“HIS STRONGEST ILLUSTRATIONS”: FIRST EDITION, SUPERIOR ISSUE OF BEARDSLEY’S KING ARTHUR, HIS FIRST ILLUSTRATED BOOK—AN OUTSTANDING COPY IN ORIGINAL PARTS(BEARDSLEY, Aubrey)
Birth, Life and Acts of King Arthur [Le Morte Darthur]
MALORY, Thomas. The Birth, Life and Acts of King Arthur, Of His Noble Knights of the Round Table.
(London: J.M. Dent), 1893-94. Twelve parts. Quarto, original gray pictorial wrappers, uncut. Housed in two matching custom clamshell boxes. $12,500.First edition, “superior issue,” of Aubrey Beardsley’s magnificently illustrated version of Malory’s masterpiece, number 116 of only 300 copies on handmade Dutch paper, with 15 full-page and five double-page illustrations, as well as over 20 rubricated initials, over 40 borders and nearly 300 in-text decorations throughout. An outstanding uncut copy in the original parts with original pictorial wrappers, rarely seen in this condition.

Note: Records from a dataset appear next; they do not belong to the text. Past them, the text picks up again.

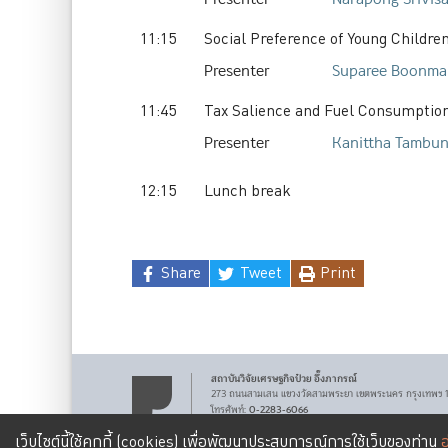
11:15
Social Preference of Young Childre
Presenter
Suparee
Boonma
11:45
Tax Salience and Fuel Consumptio
Presenter
Kanittha
Tambun
12:15
Lunch break
Share
Tweet
Print
สถาบันวิจัยเศรษฐกิจ
ป๋วย อึ๊งภากรณ์
273 ถนนสามเสน
แขวงวัดสามพระยา
เขตพระนคร
กรุงเทพฯ
0-2283-6066
โทรศัพท์
:
pier@bot.or.th
Email:
เว็บไซต์นี้ใช้คุกกี้ (cookies) เพื่อพัฒนาประสบการณ์การใช้เว็บของท่าน
อ
เงื่อนไขการให้บริการ
นโยบายคุ้มครองข้อมูลส่วนบุคคล
|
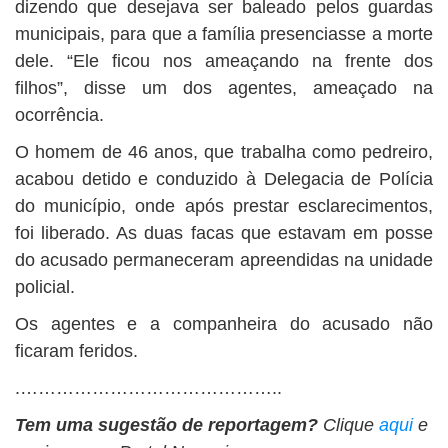
dizendo que desejava ser baleado pelos guardas
municipais, para que a família presenciasse a morte
dele. “Ele ficou nos ameaçando na frente dos
filhos”, disse um dos agentes, ameaçado na
ocorrência.
O homem de 46 anos, que trabalha como pedreiro,
acabou detido e conduzido à Delegacia de Polícia
do município, onde após prestar esclarecimentos,
foi liberado. As duas facas que estavam em posse
do acusado permaneceram apreendidas na unidade
policial.
Os agentes e a companheira do acusado não
ficaram feridos.
.……………………………………..
Tem uma sugestão de reportagem?
Clique
aqui
e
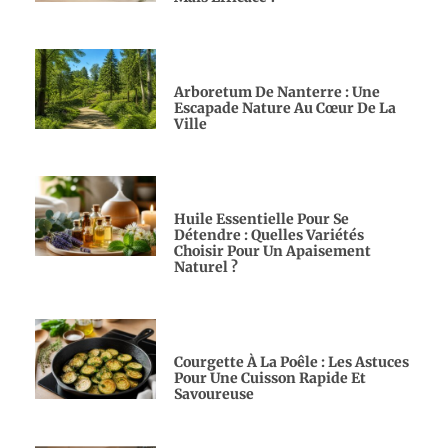
Arboretum De Nanterre : Une
Escapade Nature Au Cœur De La
Ville
Huile Essentielle Pour Se
Détendre : Quelles Variétés
Choisir Pour Un Apaisement
Naturel ?
Courgette À La Poêle : Les Astuces
Pour Une Cuisson Rapide Et
Savoureuse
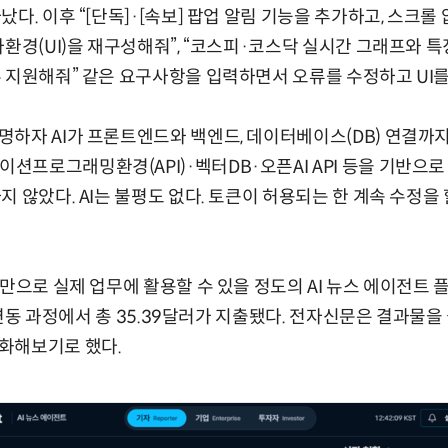
다. 이후 “[단독]·[속보] 팝업 알림 기능을 추가하고, 스크롤
자환경(UI)을 재구성해줘”, “코스피·코스닥 실시간 그래프와 특
 지원해줘” 같은 요구사항을 입력하면서 오류를 수정하고 UI를
하자 AI가 프론트엔드와 백엔드, 데이터베이스(DB) 연결까지
프로그래밍환경(API)·벡터DB·오픈AI API 등을 기반으
 않았다. AI는 불평도 없다. 토큰이 허용되는 한 계속 수정을 
 만으로 실제 업무에 활용할 수 있을 정도의 AI 뉴스 에이전트 
델 연동 과정에서 총 35.39달러가 지출됐다. 전자신문은 결과물
화해보기로 했다.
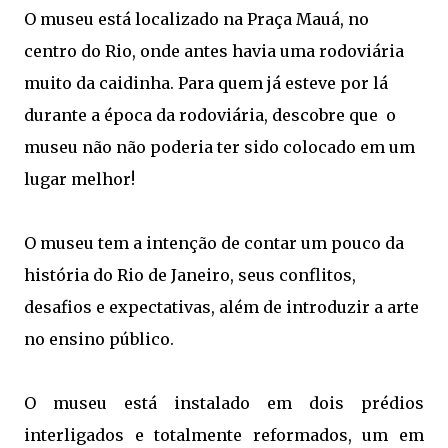
O museu está localizado na Praça Mauá, no
centro do Rio, onde antes havia uma rodoviária
muito da caidinha. Para quem já esteve por lá
durante a época da rodoviária, descobre que o
museu não não poderia ter sido colocado em um
lugar melhor!
O museu tem a intenção de contar um pouco da
história do Rio de Janeiro, seus conflitos,
desafios e expectativas, além de introduzir a arte
no ensino público.
O museu está instalado em dois prédios
interligados e totalmente reformados, um em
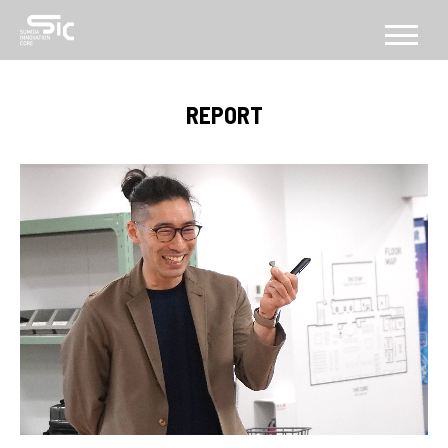
CONCEPT
REPORT
コンセプト
ABOUT
SICについて
FACILITY
施設
SERVICE
PROGRAM
機能・プログラム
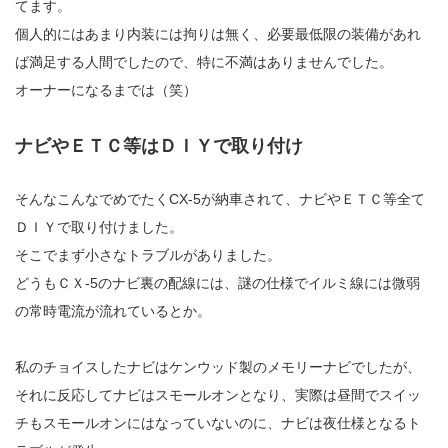
てます。
個人的にはあまり内装には拘りは無く、必要最低限の装備があれ
ば満足する人間でしたので、特に不満はありませんでした。
オーナーになるまでは（笑）
ナビやＥＴＣ等はＤＩＹで取り付け
そんなこんなでめでたくCX-5が納車されて、ナビやＥＴＣ等全て
ＤＩＹで取り付けました。
そこでまず小さなトラブルがありました。
どうもＣＸ-5のナビ裏の配線には、謎の仕様でイルミ線には微弱
の常時電流が流れているとか。
私のチョイスしたナビはケンウッド製のメモリーナビでしたが、
それに反応してナビはスモールオンとなり、実際は昼間でスイッ
チもスモールオンにはなっていないのに、ナビは夜仕様となるト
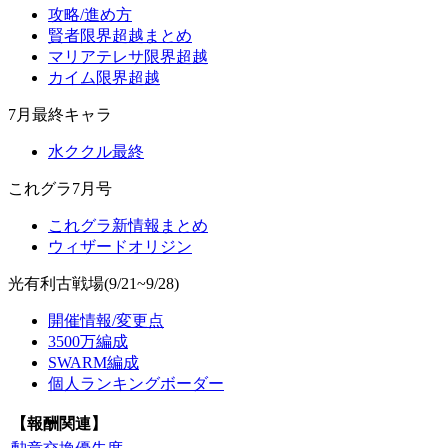
攻略/進め方
賢者限界超越まとめ
マリアテレサ限界超越
カイム限界超越
7月最終キャラ
水ククル最終
これグラ7月号
これグラ新情報まとめ
ウィザードオリジン
光有利古戦場(9/21~9/28)
開催情報/変更点
3500万編成
SWARM編成
個人ランキングボーダー
【報酬関連】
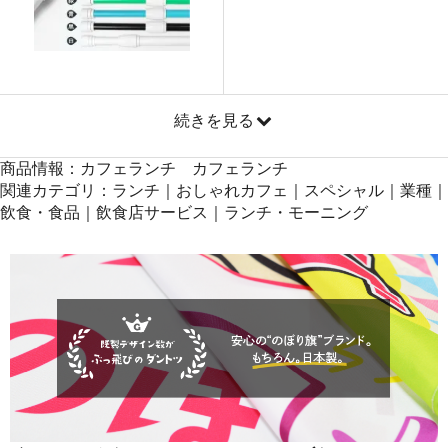
871
41808
48
869
42581
49
868
43400
50
続きを見る
商品情報：カフェランチ カフェランチ
関連カテゴリ：ランチ｜おしゃれカフェ｜スペシャル｜業種｜
飲食・食品｜飲食店サービス｜ランチ・モーニング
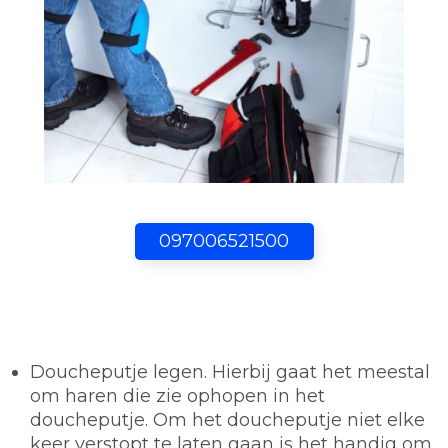
097006521500
Doucheputje legen.
Hierbij gaat het meestal
om haren die zie ophopen in het
doucheputje. Om het doucheputje niet elke
keer verstopt te laten gaan is het handig om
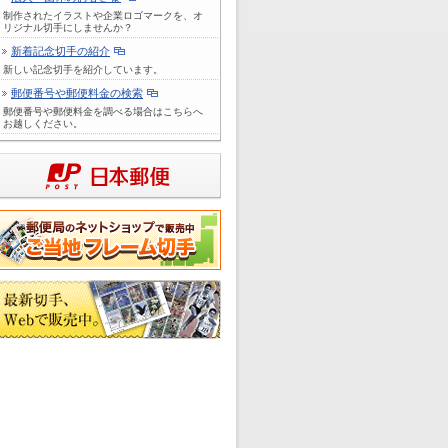
制作されたイラストや企業ロゴマークを、オ
リジナル切手にしませんか？
新着記念切手の紹介
新しい記念切手を紹介しています。
郵便番号や郵便料金の検索
郵便番号や郵便料金を調べる場合はこちらへ
お越しください。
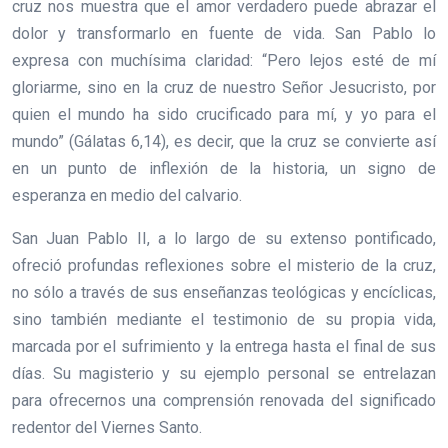
cruz nos muestra que el amor verdadero puede abrazar el
dolor y transformarlo en fuente de vida. San Pablo lo
expresa con muchísima claridad: “Pero lejos esté de mí
gloriarme, sino en la cruz de nuestro Señor Jesucristo, por
quien el mundo ha sido crucificado para mí, y yo para el
mundo” (Gálatas 6,14), es decir, que la cruz se convierte así
en un punto de inflexión de la historia, un signo de
esperanza en medio del calvario.
San Juan Pablo II, a lo largo de su extenso pontificado,
ofreció profundas reflexiones sobre el misterio de la cruz,
no sólo a través de sus enseñanzas teológicas y encíclicas,
sino también mediante el testimonio de su propia vida,
marcada por el sufrimiento y la entrega hasta el final de sus
días. Su magisterio y su ejemplo personal se entrelazan
para ofrecernos una comprensión renovada del significado
redentor del Viernes Santo.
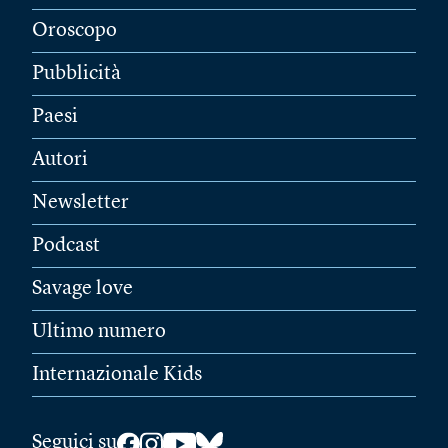
Oroscopo
Pubblicità
Paesi
Autori
Newsletter
Podcast
Savage love
Ultimo numero
Internazionale Kids
Seguici su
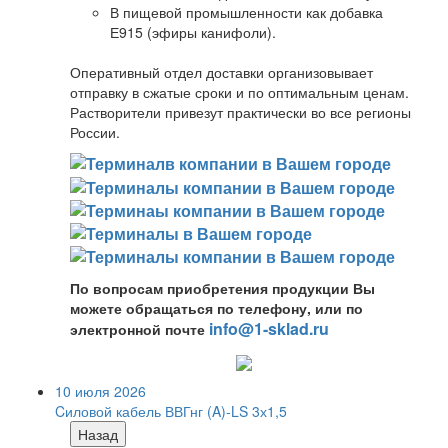
В пищевой промышленности как добавка
Е915 (эфиры канифоли).
Оперативный отдел доставки организовывает
отправку в сжатые сроки и по оптимальным ценам.
Растворители привезут практически во все регионы
России.
По вопросам приобретения продукции Вы
можете обращаться по телефону, или по
info@1-sklad.ru
электронной почте
10 июля 2026
Cиловой кабель ВВГнг (A)-LS 3х1,5
Назад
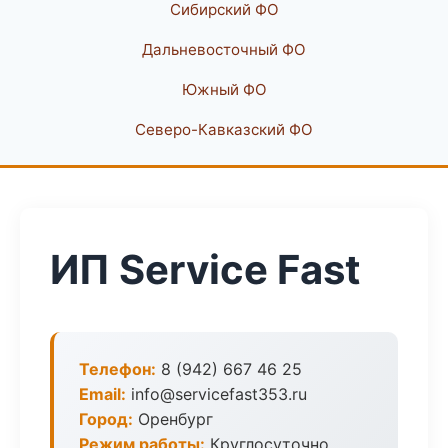
Сибирский ФО
Дальневосточный ФО
Южный ФО
Северо-Кавказский ФО
ИП Service Fast
Телефон:
8 (942) 667 46 25
Email:
info@servicefast353.ru
Город:
Оренбург
Режим работы:
Круглосуточно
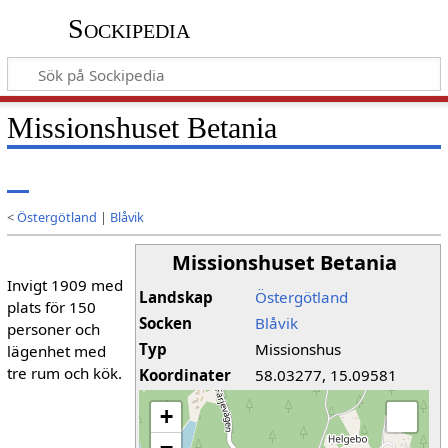
Sockipedia
Missionshuset Betania
<
Östergötland
|
Blåvik
Missionshuset Betania
Invigt 1909 med
Landskap
Östergötland
plats för 150
Socken
Blåvik
personer och
Typ
Missionshus
lägenhet med
tre rum och kök.
Koordinater
58.03277, 15.09581
+
−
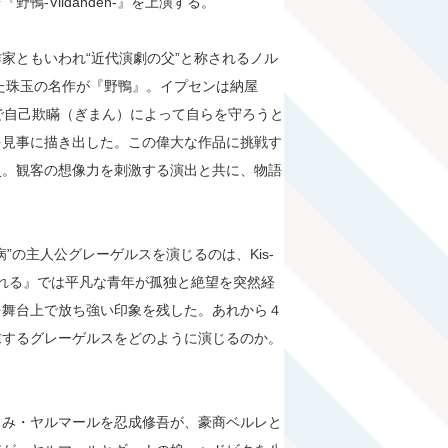
-Vildanden-』を上演する。
家ともいわれ“近代演劇の父”と称されるノル
した珠玉の名作が『野鴨』。イプセンは納屋
とで自己欺瞞（ぎまん）によって自らを守ろうと
を見事に描き出した。この偉大な作品に挑戦す
史。観客の想像力を刺激する演出と共に、物語
”の主人公グレーゲルスを演じるのは、Kis-
に暮れる』では平凡な青年が孤独と絶望を突然経
を舞台上で放ち強い印象を残した。あれから４
求するグレーゲルスをどのように演じるのか。
。
じみ・ヤルマールを忍成修吾が、豪商ベルレと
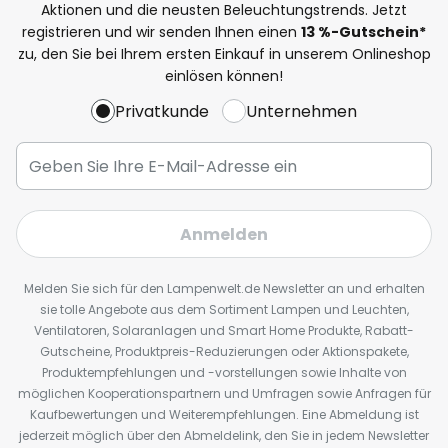
Aktionen und die neusten Beleuchtungstrends. Jetzt
registrieren und wir senden Ihnen einen
13
%
-Gutschein*
zu, den Sie bei Ihrem ersten Einkauf in unserem Onlineshop
einlösen können!
Privatkunde
Unternehmen
Anmelden
Melden Sie sich für den Lampenwelt.de Newsletter an und erhalten
sie tolle Angebote aus dem Sortiment Lampen und Leuchten,
Ventilatoren, Solaranlagen und Smart Home Produkte, Rabatt-
Gutscheine, Produktpreis-Reduzierungen oder Aktionspakete,
Produktempfehlungen und -vorstellungen sowie Inhalte von
möglichen Kooperationspartnern und Umfragen sowie Anfragen für
Kaufbewertungen und Weiterempfehlungen. Eine Abmeldung ist
jederzeit möglich über den Abmeldelink, den Sie in jedem Newsletter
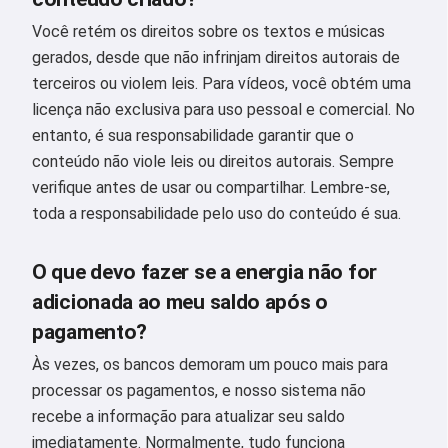
Você retém os direitos sobre os textos e músicas
gerados, desde que não infrinjam direitos autorais de
terceiros ou violem leis. Para vídeos, você obtém uma
licença não exclusiva para uso pessoal e comercial. No
entanto, é sua responsabilidade garantir que o
conteúdo não viole leis ou direitos autorais. Sempre
verifique antes de usar ou compartilhar. Lembre-se,
toda a responsabilidade pelo uso do conteúdo é sua.
O que devo fazer se a energia não for
adicionada ao meu saldo após o
pagamento?
Às vezes, os bancos demoram um pouco mais para
processar os pagamentos, e nosso sistema não
recebe a informação para atualizar seu saldo
imediatamente. Normalmente, tudo funciona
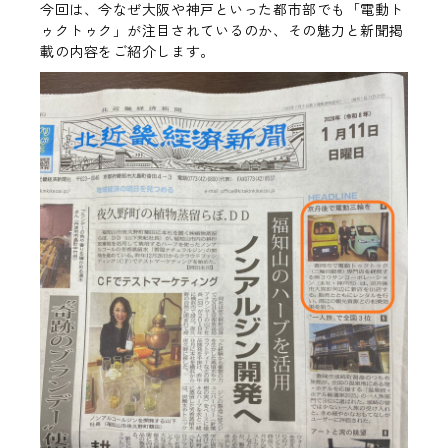
今回は、今なぜ
大阪や神戸
といった都市部でも「電動ト
ゥクトゥク」が注目されているのか、その魅力と新聞掲
載の内容をご紹介します。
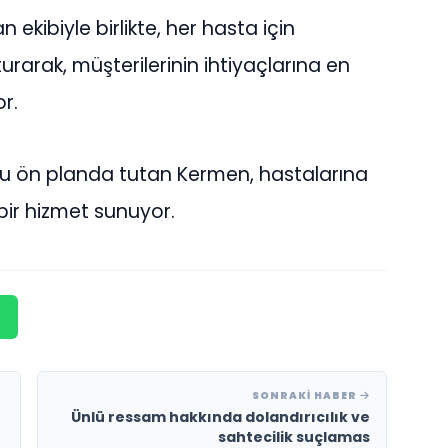
ekibiyle birlikte, her hasta için
şturarak, müşterilerinin ihtiyaçlarına en
r.
nu ön planda tutan Kermen, hastalarına
bir hizmet sunuyor.
SONRAKI HABER
Ünlü ressam hakkında dolandırıcılık ve
sahtecilik suçlamas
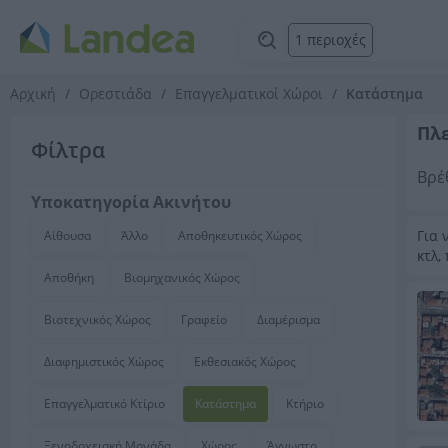
1 περιοχές
Αρχική
Ορεστιάδα
Επαγγελματικοί Χώροι
Κατάστημα
Πλ
Φίλτρα
Βρέ
Υποκατηγορία Ακινήτου
Για 
Αίθουσα
Άλλο
Αποθηκευτικός Χώρος
κτλ,
Αποθήκη
Βιομηχανικός Χώρος
Βιοτεχνικός Χώρος
Γραφείο
Διαμέρισμα
Διαφημιστικός Χώρος
Εκθεσιακός Χώρος
Επαγγελματικό Κτίριο
Κατάστημα
Κτήριο
Ξενοδοχειακή Μονάδα
Χώρος
Άγνωστο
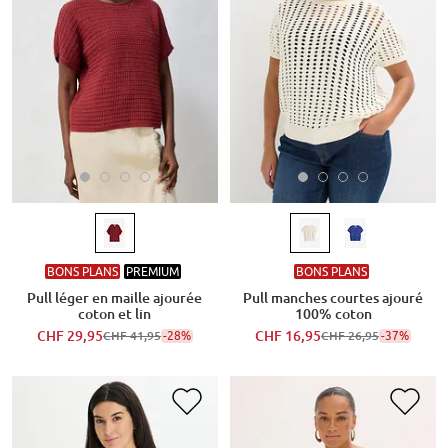
BONS PLANS
PREMIUM
BONS PLANS
Pull léger en maille ajourée
Pull manches courtes ajouré
coton et lin
100% coton
CHF 29,95
-28%
CHF 16,95
-37%
CHF 41,95
CHF 26,95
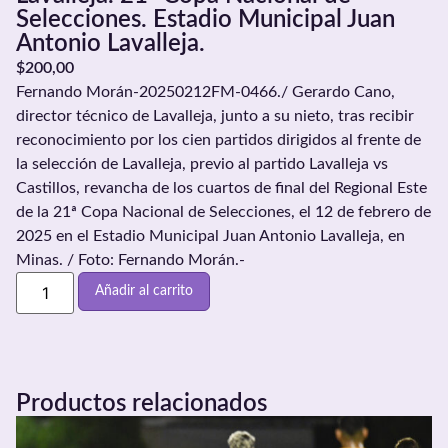
Selecciones. Estadio Municipal Juan
Antonio Lavalleja.
$
200,00
Fernando Morán-20250212FM-0466./ Gerardo Cano,
director técnico de Lavalleja, junto a su nieto, tras recibir
reconocimiento por los cien partidos dirigidos al frente de
la selección de Lavalleja, previo al partido Lavalleja vs
Castillos, revancha de los cuartos de final del Regional Este
de la 21ª Copa Nacional de Selecciones, el 12 de febrero de
2025 en el Estadio Municipal Juan Antonio Lavalleja, en
Minas. / Foto: Fernando Morán.-
Añadir al carrito
Productos relacionados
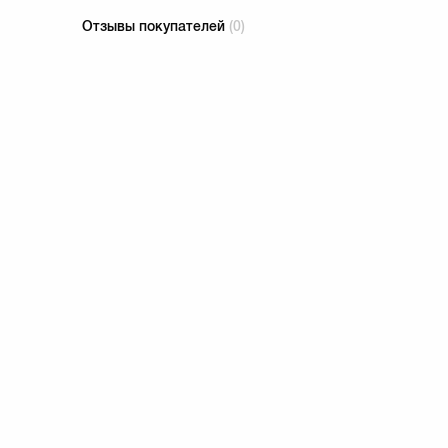
Отзывы покупателей
(0)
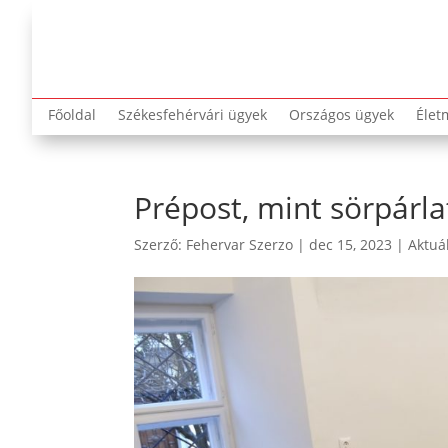
Főoldal
Székesfehérvári ügyek
Országos ügyek
Élet
Prépost, mint sörpárla
Szerző:
Fehervar Szerzo
|
dec 15, 2023
|
Aktuá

“Each century has produced its own version of the Arthurian tapestry, but Malory’s will never be forgotten” (PMM 29). William Caxton published Malory’s epic in 1485. “William Morris’ view of a book as a unified work of art with all the visual elements in harmony… resulted in the production of several profusely decorated Malorys, generally in limited editions. An immediate response to the Kelmscott books was J.M. Dent’s Morte Darthur
(1893-94),” containing 20 illustrations “by the then-unknown Aubrey Beardsley. Though a Burne-Jones influence was evident in the early chapters, Beardsley soon developed the Art Nouveau style characterized by whiplash line, abstract floral motifs and starkly contrasted black-and-white forms. Far more original was his treatment of content, for his knights, lethargic and spiritless, are completely dominated by their mistresses and the fays. Far from glorifying chivalric romance, Beardsley satirized it, shocking Victorian sensibilities with his effeminate heroes, androgynous nudes, lecherous satyrs and sensual angels” (Lacy, 46). This was Beardsley’s first illustrated book, originally published in two issues, both in 12 separate parts: 300 numbered copies in gray wrappers printed on Van Gelder paper (the present copy, known as the “superior issue”—later bound in three volumes due to the thickness of the paper); and 1500 copies in green wrappers (later bound in two gilt-decorated cloth volumes). It uses the Caxton version as its original, with modern spelling. “Morte d’Arthur brought [Beardsley] instant recognition and the artistic leadership of a decade often known as the ‘Beardsley period’… The Malory drawings are his strongest illustrations” (The Artist and the Book 16). Beardsley’s brilliant career was tragically short; he died four years later.
Lasner 22.Spines of first two parts leaning slightly; a few volumes with marginal foxing. Interiors fine, with the usual mild offsetting from illustrations. Expected minor edge-wear to original wrappers. A superb copy in the original parts, most uncommon and desirable thus.